More consistent findings have been reported when activation of the amygdala is studied after early life adversity. Childhood emotional maltreatment enhances amygdala reactivity in response to emotional faces (Van Harmelen et al., 2013) and during processes of fear and anger, a greater activity of the amygdala has been associated with anxiety symptoms (Fonzo et al., 2016), whereas a failure to suppress amygdala activity has been found during negative emotions (Kim et al., 2013). Finally, enhanced amygdala activation has been found after caregiver deprivation (Maheu et al., 2010, Tottenham et al., 2011) and in conditions of family violence (McCrory et al., 2011).

2.4. Early life adversity: enhanced emotional function in humans

In addition to these structural and functional changes, childhood trauma or maltreatment alters functional connectivity (for an outstanding review see Teicher et al., 2016). Childhood trauma and maltreatment lower the connectivity between amygdala and ventromedial prefrontal cortex (Birn et al., 2014), lower resting state functional connectivity between hippocampus and subgenual nucleus, and lower amygdala - subgenual nucleus resting state connectivity in females (Herringa et al., 2013). A weakened connectivity between the amygdala and anterior cingulate cortex has also been reported after earlier maltreatment (Pagliaccio et al., 2015). Yet, Gee et al. (2013) reported that institutional rearing accelerates coupling of amygdala to prefrontal cortex, which may reflect an altered capacity to activate and control emotional responses (Meaney, 2016). These studies may emphasize the potential role of timing when examining connectivity and volumes of specific brain regions in relation to early life adversity.

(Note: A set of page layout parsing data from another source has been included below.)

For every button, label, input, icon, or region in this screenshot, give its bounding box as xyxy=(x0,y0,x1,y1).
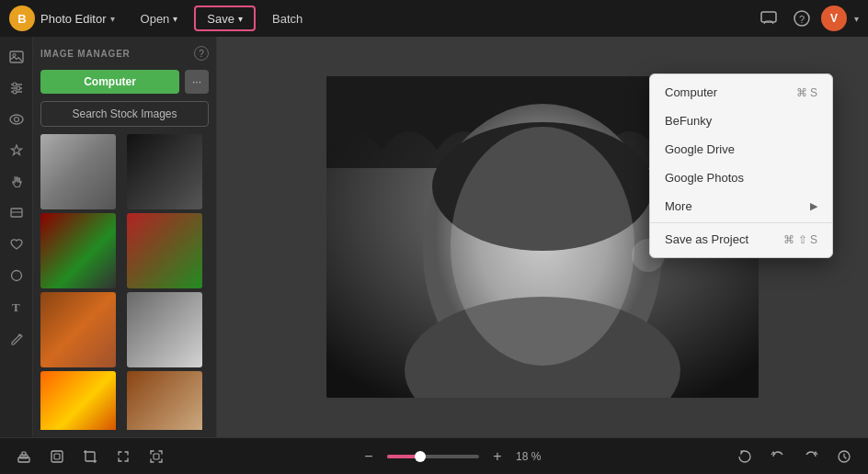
more-arrow-icon: ▶ xyxy=(810,200,817,212)
svg-rect-29 xyxy=(86,452,95,461)
text-icon[interactable]: T xyxy=(4,294,29,320)
panel-header: IMAGE MANAGER ? xyxy=(40,44,209,62)
canvas-area[interactable]: Computer ⌘ S BeFunky Google Drive Google… xyxy=(217,37,868,437)
shape-icon[interactable] xyxy=(4,263,29,288)
user-arrow: ▾ xyxy=(854,14,859,24)
save-button[interactable]: Save ▾ xyxy=(194,6,256,31)
thumbnail-1[interactable] xyxy=(40,134,116,209)
undo-icon[interactable] xyxy=(765,444,791,469)
layers-icon[interactable] xyxy=(4,200,29,226)
svg-rect-28 xyxy=(54,454,60,459)
chat-icon xyxy=(760,11,777,26)
save-google-drive-item[interactable]: Google Drive xyxy=(650,135,832,164)
title-arrow: ▾ xyxy=(110,14,115,24)
image-manager-panel: IMAGE MANAGER ? Computer ··· Search Stoc… xyxy=(33,37,217,437)
save-as-project-item[interactable]: Save as Project ⌘ ⇧ S xyxy=(650,225,832,254)
thumbnail-5[interactable] xyxy=(40,292,116,367)
thumbnail-6[interactable] xyxy=(127,292,202,367)
save-arrow: ▾ xyxy=(238,14,243,24)
batch-button[interactable]: Batch xyxy=(261,6,314,31)
svg-point-11 xyxy=(10,115,23,124)
svg-text:T: T xyxy=(12,300,20,314)
zoom-bar: − + 18 % xyxy=(356,444,545,469)
search-stock-button[interactable]: Search Stock Images xyxy=(40,101,209,127)
svg-point-9 xyxy=(17,86,20,90)
zoom-slider-track[interactable] xyxy=(387,455,479,458)
save-dropdown-menu: Computer ⌘ S BeFunky Google Drive Google… xyxy=(649,73,833,258)
star-icon[interactable] xyxy=(4,138,29,164)
rotate-icon[interactable] xyxy=(732,444,758,469)
fit-icon[interactable] xyxy=(110,444,136,469)
history-icon[interactable] xyxy=(831,444,857,469)
zoom-value-label: 18 % xyxy=(516,450,545,463)
svg-point-8 xyxy=(13,83,17,86)
zoom-plus-button[interactable]: + xyxy=(485,444,510,469)
heart-icon[interactable] xyxy=(4,231,29,257)
svg-point-4 xyxy=(13,54,16,57)
more-options-button[interactable]: ··· xyxy=(185,70,209,94)
erase-icon[interactable] xyxy=(4,325,29,351)
top-bar: B Photo Editor ▾ Open ▾ Save ▾ Batch ? V… xyxy=(0,0,868,37)
user-avatar[interactable]: V xyxy=(821,6,847,31)
app-logo[interactable]: B xyxy=(9,6,35,31)
open-arrow: ▾ xyxy=(173,14,177,24)
svg-point-10 xyxy=(13,90,17,94)
image-icon[interactable] xyxy=(4,44,29,70)
help-button[interactable]: ? xyxy=(788,5,816,32)
svg-text:?: ? xyxy=(799,14,805,25)
save-google-photos-item[interactable]: Google Photos xyxy=(650,164,832,192)
chat-button[interactable] xyxy=(755,5,782,32)
save-more-item[interactable]: More ▶ xyxy=(650,192,832,220)
svg-point-12 xyxy=(14,118,18,122)
upload-row: Computer ··· xyxy=(40,70,209,94)
computer-button[interactable]: Computer xyxy=(40,70,179,94)
zoom-minus-button[interactable]: − xyxy=(356,444,382,469)
app-title: Photo Editor ▾ xyxy=(40,12,115,26)
layers-bottom-icon[interactable] xyxy=(11,444,37,469)
panel-help-button[interactable]: ? xyxy=(194,46,209,61)
thumbnail-8[interactable] xyxy=(127,371,202,430)
bottom-bar: − + 18 % xyxy=(0,437,868,474)
thumbnail-3[interactable] xyxy=(40,213,116,288)
open-button[interactable]: Open ▾ xyxy=(130,6,189,31)
panel-title: IMAGE MANAGER xyxy=(40,49,131,59)
touch-icon[interactable] xyxy=(4,169,29,195)
adjust-icon[interactable] xyxy=(4,75,29,101)
icon-bar: T xyxy=(0,37,33,437)
expand-icon[interactable] xyxy=(143,444,169,469)
zoom-thumb[interactable] xyxy=(415,451,426,462)
thumbnail-7[interactable] xyxy=(40,371,116,430)
svg-point-15 xyxy=(11,271,21,281)
thumbnails-grid xyxy=(40,134,209,430)
thumbnail-2[interactable] xyxy=(127,134,202,209)
save-computer-item[interactable]: Computer ⌘ S xyxy=(650,78,832,107)
preview-icon[interactable] xyxy=(4,107,29,132)
thumbnail-4[interactable] xyxy=(127,213,202,288)
svg-rect-27 xyxy=(51,451,63,462)
redo-icon[interactable] xyxy=(798,444,824,469)
crop-icon[interactable] xyxy=(77,444,103,469)
help-icon: ? xyxy=(794,10,810,27)
svg-rect-34 xyxy=(154,454,159,459)
menu-divider xyxy=(650,222,832,223)
svg-point-22 xyxy=(451,127,634,366)
save-befunky-item[interactable]: BeFunky xyxy=(650,107,832,135)
frame-icon[interactable] xyxy=(44,444,70,469)
main-area: T IMAGE MANAGER ? Computer ··· Search St… xyxy=(0,37,868,437)
svg-rect-0 xyxy=(761,12,776,22)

Impairments in hippocampus and prefrontal cortex function on the one hand, and the enhanced amygdala function after early life adversity (Teicher and Samson, 2016) on the other, may increase emotional responses and threat detection later life (Kim et al., 2013, Loman et al., 2013, Pollak and Tolley-Schell, 2003, van Harmelen et al., 2011). These effects may reflect patterns that have been programmed during the early postnatal environment and can be adaptive under adverse conditions later in life (Champagne et al., 2009, Gee et al., 2013). Yet, these changes could in parallel increase the risk for the development of stress-related disorders in sensitive individuals (Fonzo et al., 2016, Spinhoven et al., 2010, Caspi et al., 2003). Recent reviews have summarized and conceptualized recent findings and propose that individual vulnerability and resiliency depend not only on (epi)genetic predispositions but also on maturation of stress-responsiveness by adverse (early life) experiences and impairments in the ability to cope with challenging conditions later in life if a mismatch occurs between early- and later life adverse experiences (Champagne et al., 2009, Nederhof and Schmidt, 2012, Bock et al., 2014, Daskalakis et al., 2013).

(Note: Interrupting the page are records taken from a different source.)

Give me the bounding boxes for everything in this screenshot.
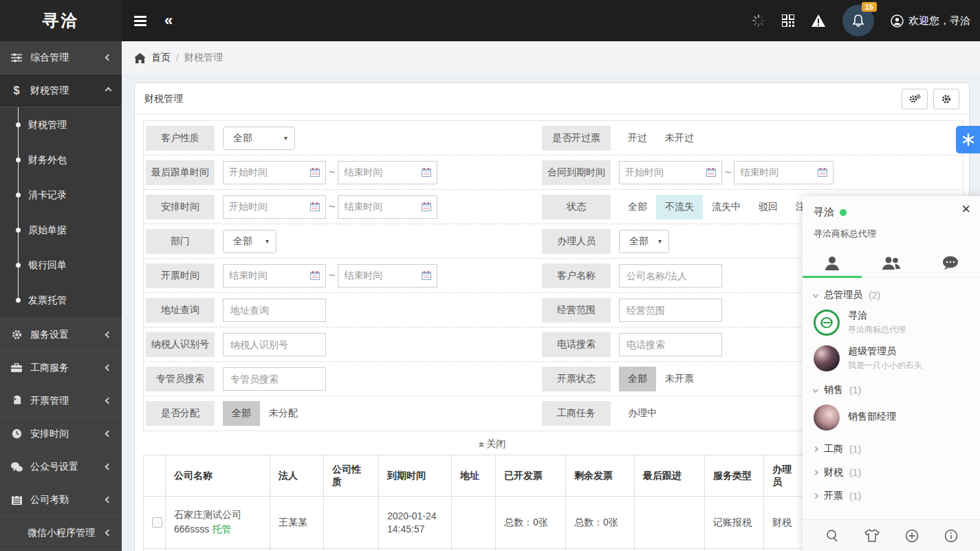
sidebar-item-label: 公司考勤 [30, 494, 69, 506]
group-count: (1) [849, 467, 861, 478]
schedule-start-input[interactable]: 开始时间 [223, 195, 326, 219]
notifications-bell[interactable]: 15 [842, 5, 874, 36]
header-checkbox [144, 455, 166, 497]
home-icon[interactable] [134, 53, 146, 63]
last-follow-end-input[interactable]: 结束时间 [338, 161, 437, 184]
loading-spinner-icon[interactable] [752, 14, 765, 28]
taxpayer-id-input[interactable] [223, 333, 326, 356]
column-settings-button[interactable] [902, 89, 928, 109]
contract-expire-end-input[interactable]: 结束时间 [734, 161, 834, 184]
contact-item[interactable]: 寻洽 寻洽商标总代理 [803, 305, 980, 341]
sidebar-item-label: 综合管理 [30, 52, 69, 64]
settings-button[interactable] [933, 89, 959, 109]
schedule-end-input[interactable]: 结束时间 [338, 195, 437, 219]
header-address: 地址 [452, 455, 496, 497]
invoice-status-none-button[interactable]: 未开票 [656, 367, 703, 391]
submenu-item-bank-receipts[interactable]: 银行回单 [0, 248, 122, 283]
warning-icon[interactable] [811, 14, 826, 28]
group-header-business[interactable]: 工商 (1) [803, 435, 980, 459]
header-agent: 办理员 [764, 455, 807, 497]
filter-label: 是否开过票 [542, 126, 611, 151]
chevron-left-icon [105, 54, 112, 61]
cell-legal-person: 王某某 [270, 497, 324, 549]
notification-count-badge: 15 [862, 2, 877, 12]
app-logo[interactable]: 寻洽 [0, 0, 122, 41]
group-header-finance[interactable]: 财税 (1) [803, 459, 980, 482]
invoiced-yes-button[interactable]: 开过 [619, 126, 656, 151]
status-rejected-button[interactable]: 驳回 [750, 195, 787, 219]
cell-company-name[interactable]: 石家庄测试公司 666ssss托管 [166, 497, 270, 549]
contract-expire-start-input[interactable]: 开始时间 [619, 161, 722, 184]
status-all-button[interactable]: 全部 [619, 195, 656, 219]
sidebar-item-official-account[interactable]: 公众号设置 [0, 451, 122, 484]
quick-action-fab[interactable] [956, 126, 980, 153]
add-icon[interactable] [905, 529, 919, 543]
sidebar-item-general[interactable]: 综合管理 [0, 41, 122, 74]
header-service-type: 服务类型 [705, 455, 764, 497]
business-task-processing-button[interactable]: 办理中 [619, 401, 666, 426]
close-icon[interactable]: × [961, 202, 970, 217]
contact-name: 超级管理员 [848, 345, 922, 358]
sidebar-item-finance-tax[interactable]: $ 财税管理 [0, 74, 122, 107]
menu-toggle-icon[interactable] [134, 16, 146, 26]
filter-label: 经营范围 [542, 298, 611, 323]
submenu-item-original-documents[interactable]: 原始单据 [0, 213, 122, 248]
sidebar-item-mini-program[interactable]: 微信小程序管理 [0, 517, 122, 550]
phone-search-input[interactable] [619, 333, 722, 356]
handler-select[interactable]: 全部▾ [619, 230, 669, 253]
submenu-item-finance-tax[interactable]: 财税管理 [0, 107, 122, 142]
search-icon[interactable] [825, 529, 839, 543]
assigned-no-button[interactable]: 未分配 [260, 401, 307, 426]
gear-icon [10, 329, 23, 340]
invoiced-no-button[interactable]: 未开过 [656, 126, 703, 151]
collapse-filters-link[interactable]: « 关闭 [135, 438, 850, 451]
info-icon[interactable] [944, 529, 958, 543]
sidebar-item-label: 公众号设置 [30, 461, 78, 473]
tab-groups[interactable] [862, 248, 921, 277]
sidebar-item-service-settings[interactable]: 服务设置 [0, 318, 122, 352]
department-select[interactable]: 全部▾ [223, 230, 276, 253]
submenu-item-card-clearing[interactable]: 清卡记录 [0, 177, 122, 213]
contact-item[interactable]: 超级管理员 我是一只小小的石头 [803, 341, 980, 376]
address-search-input[interactable] [223, 299, 326, 322]
customer-nature-select[interactable]: 全部▾ [223, 127, 295, 150]
filter-label: 办理人员 [542, 229, 611, 254]
status-not-lost-button[interactable]: 不流失 [656, 195, 703, 219]
sidebar-item-invoicing[interactable]: 开票管理 [0, 385, 122, 418]
clock-icon [10, 429, 23, 439]
invoice-time-end-input[interactable]: 结束时间 [338, 264, 437, 288]
contact-item[interactable]: 销售部经理 [803, 400, 980, 435]
breadcrumb-home[interactable]: 首页 [151, 52, 171, 64]
group-header-sales[interactable]: 销售 (1) [803, 376, 980, 400]
tshirt-icon[interactable] [864, 529, 880, 542]
sidebar-item-scheduling[interactable]: 安排时间 [0, 418, 122, 451]
invoice-status-all-button[interactable]: 全部 [619, 367, 656, 391]
collapse-sidebar-icon[interactable]: « [164, 13, 173, 28]
sidebar-item-business-services[interactable]: 工商服务 [0, 352, 122, 385]
group-header-invoicing[interactable]: 开票 (1) [803, 482, 980, 506]
calendar-icon [310, 202, 320, 211]
status-losing-button[interactable]: 流失中 [703, 195, 750, 219]
qr-code-icon[interactable] [782, 14, 794, 27]
group-header-admins[interactable]: 总管理员 (2) [803, 281, 980, 305]
submenu-item-invoice-hosting[interactable]: 发票托管 [0, 283, 122, 318]
tab-contacts[interactable] [803, 248, 862, 277]
sidebar-item-label: 开票管理 [30, 395, 69, 407]
last-follow-start-input[interactable]: 开始时间 [223, 161, 326, 184]
submenu-item-finance-outsourcing[interactable]: 财务外包 [0, 142, 122, 177]
header-issued-invoices: 已开发票 [496, 455, 566, 497]
contact-list: 总管理员 (2) 寻洽 寻洽商标总代理 超级管理员 我是一只小小的石头 [803, 277, 980, 506]
tab-messages[interactable] [921, 248, 980, 277]
assigned-all-button[interactable]: 全部 [223, 401, 260, 426]
calendar-icon [422, 202, 431, 211]
submenu-label: 财税管理 [28, 119, 67, 131]
filter-label: 开票状态 [542, 367, 611, 391]
row-checkbox[interactable] [152, 517, 162, 528]
invoice-time-start-input[interactable]: 结束时间 [223, 264, 326, 288]
panel-header: 财税管理 [135, 83, 969, 115]
business-scope-input[interactable] [619, 299, 722, 322]
tax-officer-search-input[interactable] [223, 367, 326, 391]
customer-name-input[interactable] [619, 264, 722, 288]
user-menu[interactable]: 欢迎您，寻洽 [891, 14, 970, 28]
sidebar-item-attendance[interactable]: 公司考勤 [0, 484, 122, 517]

3. Early life adversity and emotional learning in rodents

Whereas human studies are important to investigate correlations between early life experiences, global brain structure/activity and neurocognitive consequences, animal studies can increase our understanding of the underlying molecular and cellular mechanisms and establish causality between early life adversity and cognitive and emotional processes later in life (Chen and Baram, 2016).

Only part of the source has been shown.